Content starts
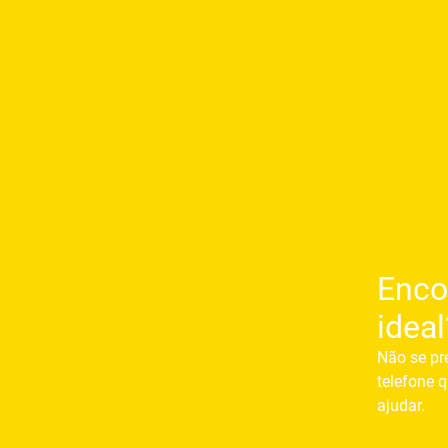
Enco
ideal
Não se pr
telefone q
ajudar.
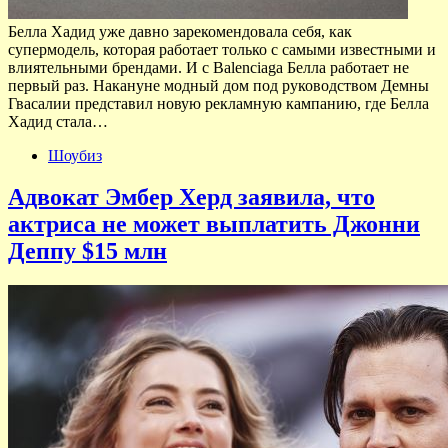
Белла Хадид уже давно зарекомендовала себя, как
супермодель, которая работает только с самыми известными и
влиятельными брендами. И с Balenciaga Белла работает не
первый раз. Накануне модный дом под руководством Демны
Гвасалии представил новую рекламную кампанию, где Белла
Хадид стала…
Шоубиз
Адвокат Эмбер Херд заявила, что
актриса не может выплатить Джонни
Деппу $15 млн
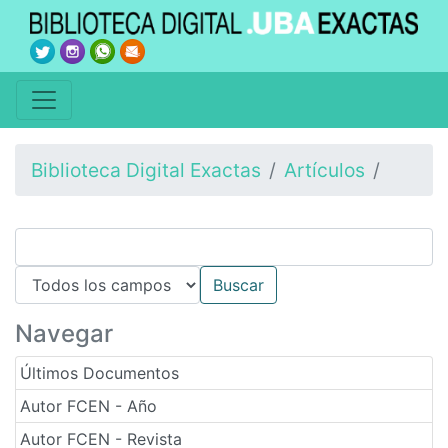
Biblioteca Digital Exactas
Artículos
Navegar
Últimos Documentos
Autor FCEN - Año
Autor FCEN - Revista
Content ends
Write out the listing above exactly as it stands, pictures excluded.

Enco
ideal
Não se pr
telefone q
ajudar.
Белла Хадид уже давно зарекомендовала себя, как
супермодель, которая работает только с самыми известными и
влиятельными брендами. И с Balenciaga Белла работает не
первый раз. Накануне модный дом под руководством Демны
Гвасалии представил новую рекламную кампанию, где Белла
Хадид стала…
Шоубиз
Адвокат Эмбер Херд заявила, что
актриса не может выплатить Джонни
Деппу $15 млн
Biblioteca Digital Exactas
Artículos
Navegar
Últimos Documentos
Autor FCEN - Año
Autor FCEN - Revista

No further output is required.